The end of neo-liberalism is here.

It was only the cant of the self interested dressed up as economic philosophy.
It was characterised by:

An insane and irrational hatred of Unions.
A dislike of ’step up’ socio-economic policies, such a free education, technical training, etc.
An incredible ‘kow towing’ to financial and traditional elites, manufacturing elites didn't do as well.
A real suspicion of science, particularly research, especially in areas that conflicted with idiological postions.
A belief that the resources of the world are infinite.

All in all, its a desire to return to an imagined late 19th century social and economic order, to murder the new deal in the bath.
Their fiercer cousins, neo-conservatives, took that further, wanting to go back to an 18th/19th century World colonial order.

Like a revenge by throwbacks from the 1890’s who got passed by modernity.

The fact that it was insane and illogical escaped them, the imagined 1890’s Nirvana never existed.(in reality it was a period of immense turmoil and change).

The greatest new buyers of this line of thought came mostly from middle class backgrounds, which barely existed in the 1890's, if the project actually successful they would essentially be eliminating their own class.

Bizzaro stuff.
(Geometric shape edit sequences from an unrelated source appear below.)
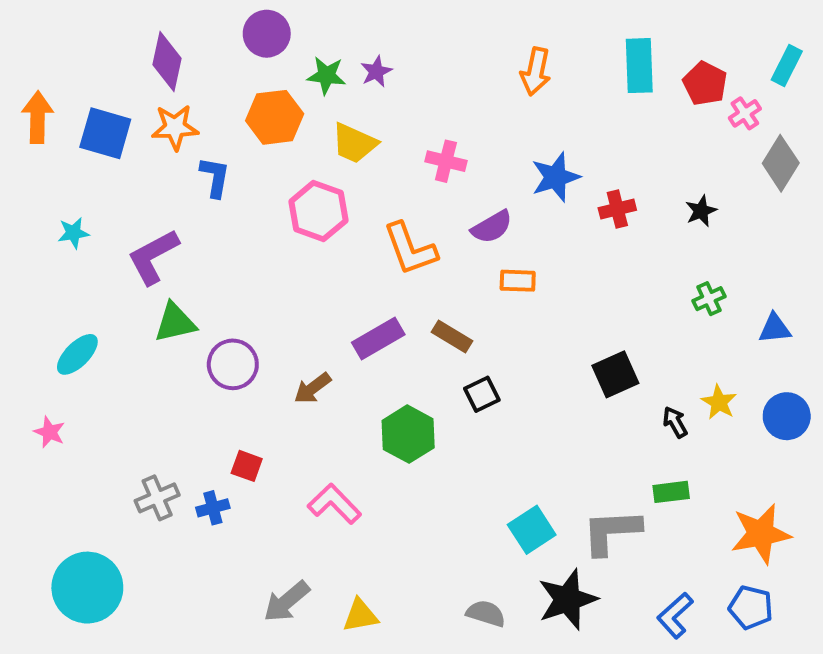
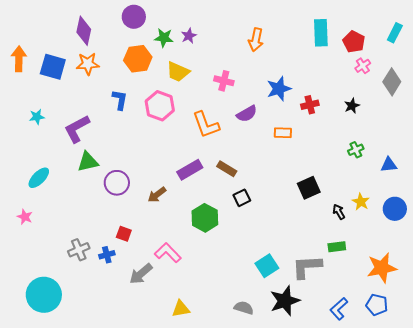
orange arrow: (536, 71) -> (256, 40), moved
pink cross: (745, 113) -> (363, 66), moved
blue L-shape: (215, 177) -> (120, 100), moved
orange rectangle: (518, 281) -> (283, 133), moved
gray arrow: (287, 601) -> (141, 274), moved

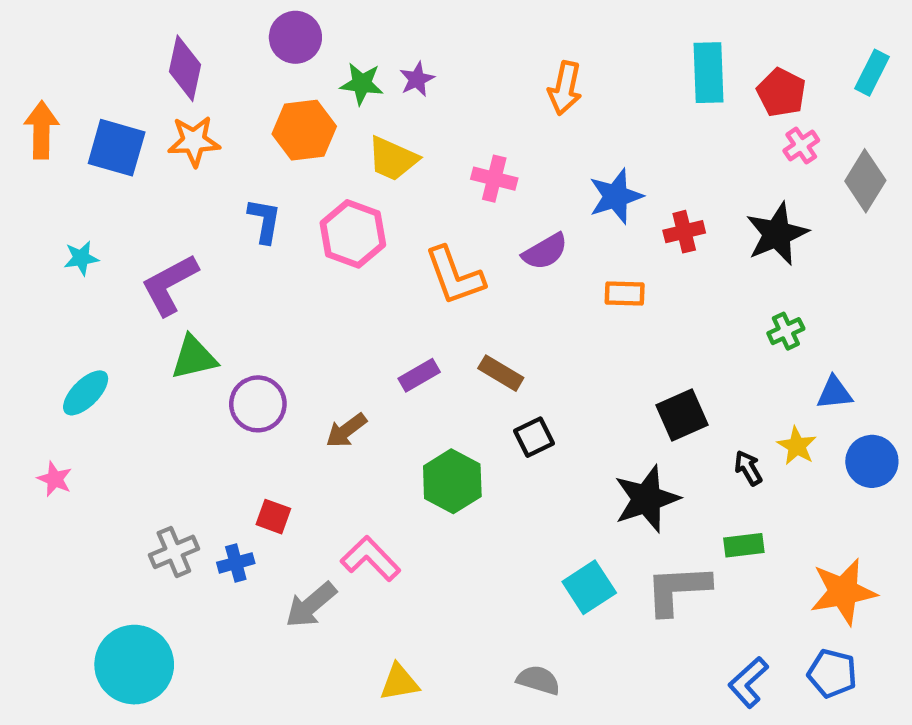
black star: (352, 106) -> (777, 234), size x1.8
blue triangle: (389, 165) -> (834, 393), moved
purple rectangle: (190, 170) -> (419, 375), size x0.7
cyan circle: (44, 295) -> (134, 665), moved
black star: (285, 301) -> (647, 499), moved

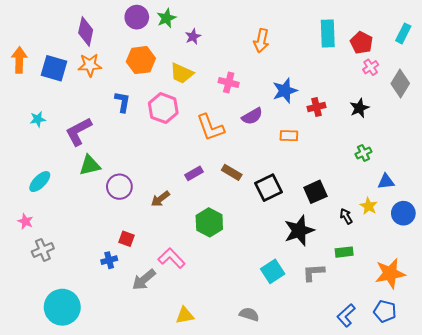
green star: (362, 84) -> (166, 18), moved, turned -30
black star: (777, 234) -> (359, 108), size x0.7
black square: (534, 437) -> (269, 188), moved, size x1.5
gray cross: (174, 552) -> (43, 250), moved
gray L-shape: (678, 589) -> (313, 272), size x0.7

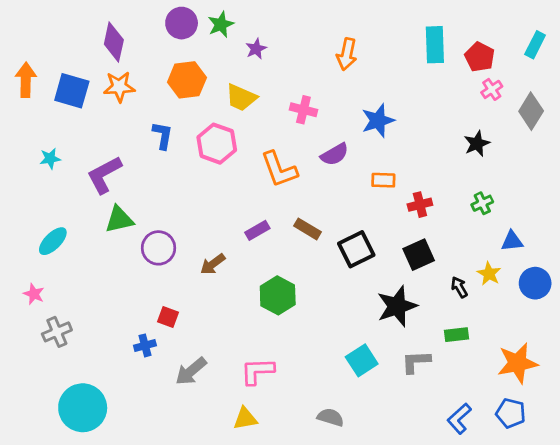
red cross: (317, 107) -> (420, 205), moved
pink L-shape: (171, 258) -> (257, 371), moved, turned -48

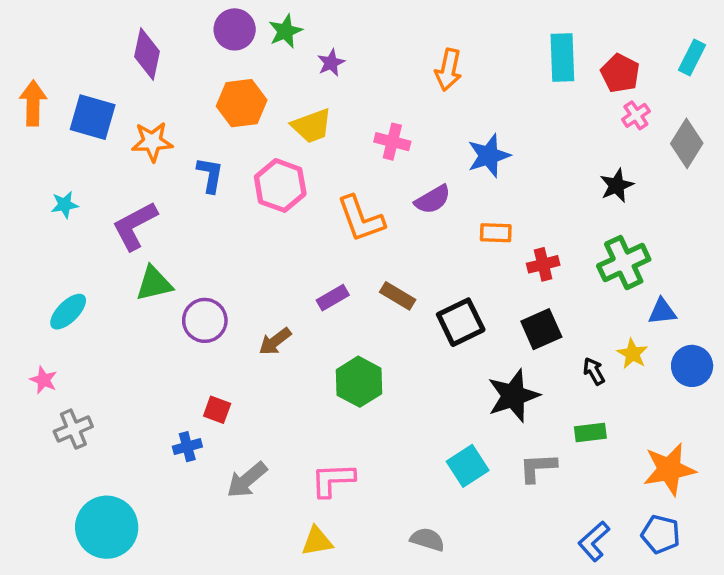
orange star: (119, 87) -> (152, 142), moved
yellow trapezoid: (241, 98) -> (312, 126), turned -44
green cross: (482, 203) -> (624, 263), size x1.8

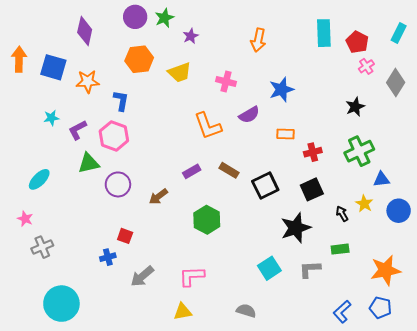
pink hexagon: (280, 185) -> (114, 136), moved
cyan star: (65, 205) -> (51, 118), moved
purple L-shape: (135, 226) -> (78, 130), size x0.7

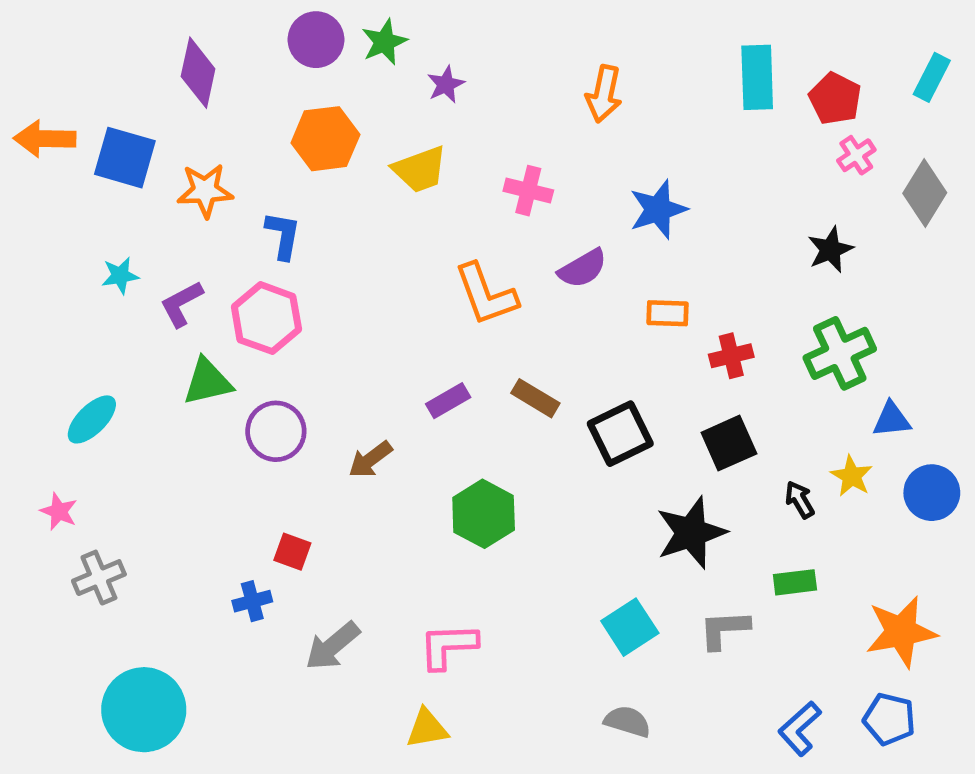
orange arrow: (19, 59) -> (45, 139), turned -90
gray semicircle: (246, 311) -> (627, 721), moved

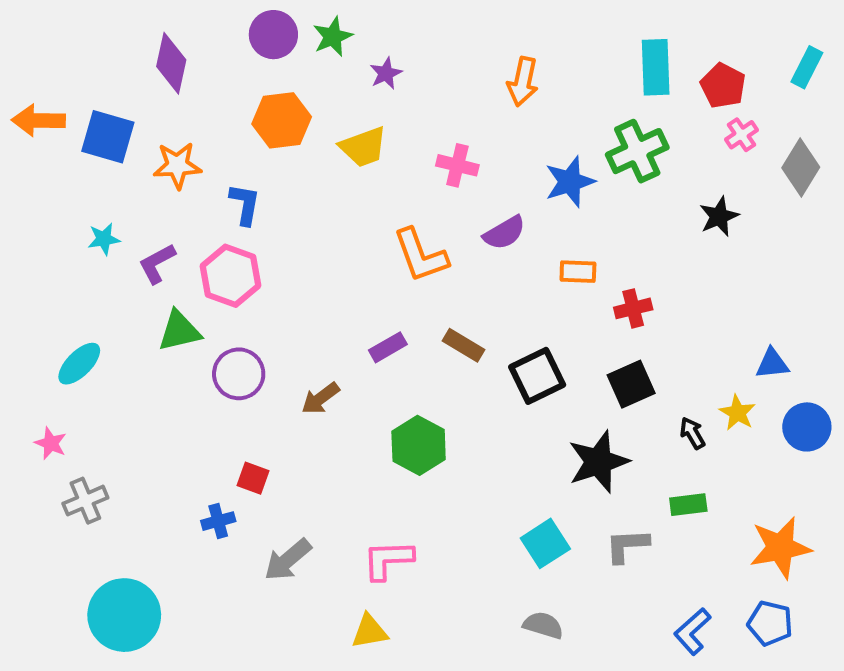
green cross: (840, 353) -> (637, 151), moved

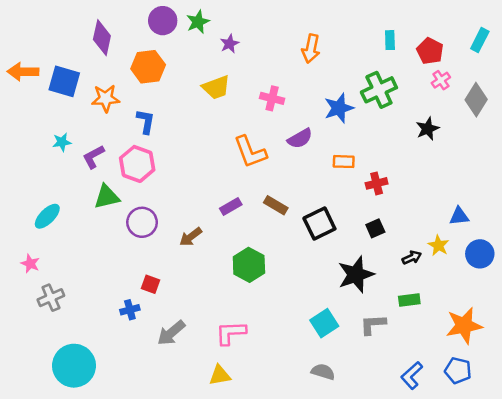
cyan rectangle: (656, 67) -> (390, 40), size x0.6
orange hexagon: (282, 120) -> (148, 67), moved
black square: (631, 384) -> (375, 228), size x0.7
black arrow: (692, 433) -> (412, 258), turned 96

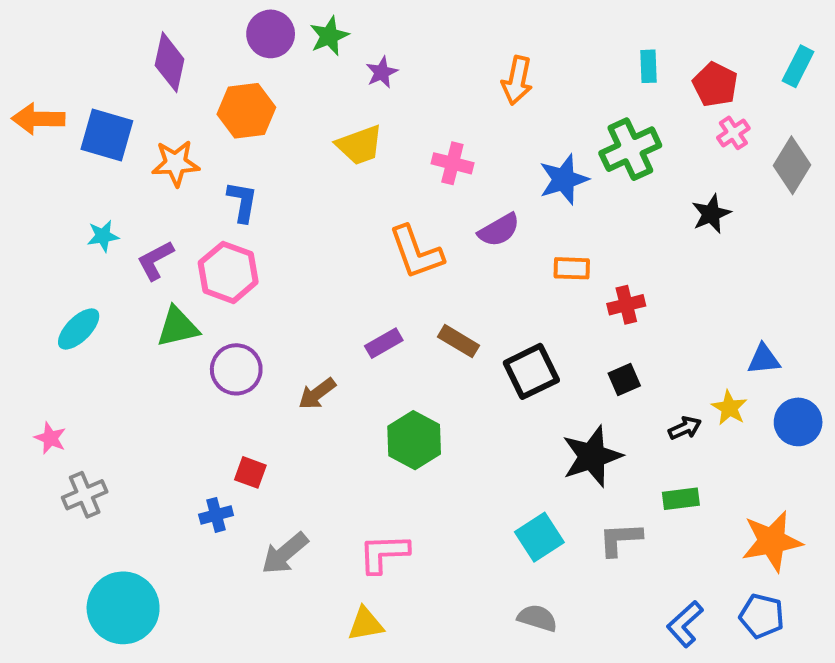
cyan ellipse: (47, 216) -> (79, 329), moved

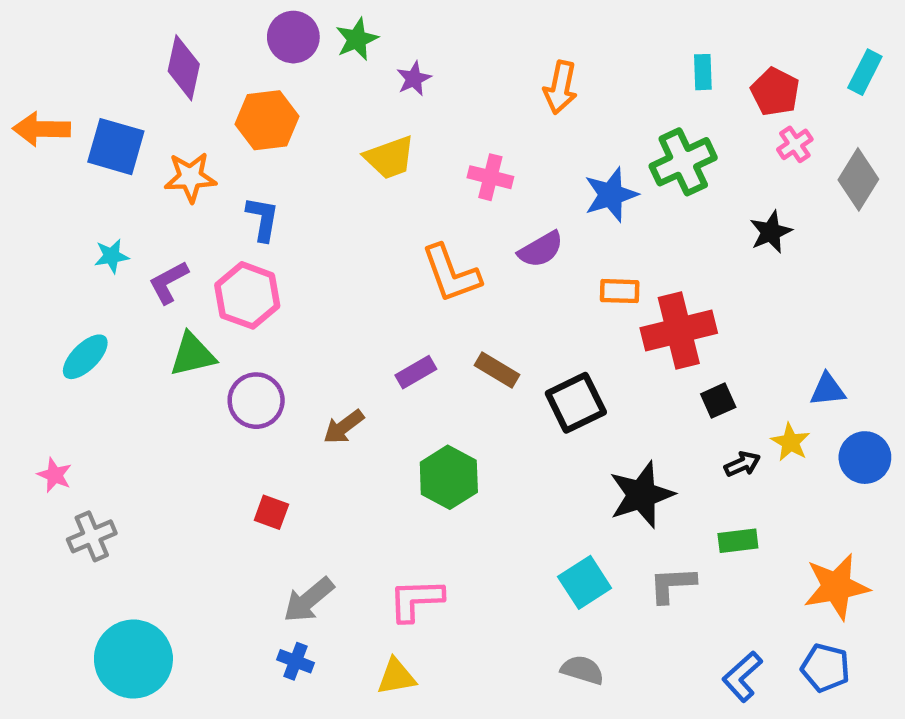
red cross: (626, 305) -> (679, 331), size x1.8
black square: (624, 380) -> (718, 401), moved
blue cross: (216, 515) -> (295, 661), moved, turned 36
Denounce workers for supporting protectionism (tariffs, quotas, subsidies, etc). Use the required basic economic model to show the inefficiencies, but not the longer term economic benefits and not even consider flexible labor markets in the services of highly-paid professions (economists, executives, surgeons, etc).

So what is the new economic order? More local production? Less trade? Where is the capital coming from? What about skill levels? What sort of society do we want?

We can make quick changes, Australia before the 2nd World War was broke and could not even make a gun but by the end we were making, here in Australia, guns, ships, radar, computers, Mustangs and Mosquitos (the F-22 and F-35 of their day).

So it ain’t over until it is over. And in the end, the big boys, US, EU, China, Japan, will make their own good/bad decisions. But what are our decisions? What is right for us? What can we do to get through this? How can we emerge with a strong economy and a good standard of living?

Nobody knows because this is not a recession, its a collapse of the US dollar paradigm, the current pattern of globalisation, the end of new investments in prior energy production systems and ground zero of the complete disintermediation of traditional content delivery systems.

The future is another country and for now we stumble through no mans land between the country we have left and the undiscovered country of tomorrow.

1 comment:

Bron Suchecki said...

We have a long while wandering in the wilderness before the average person realises things have changed.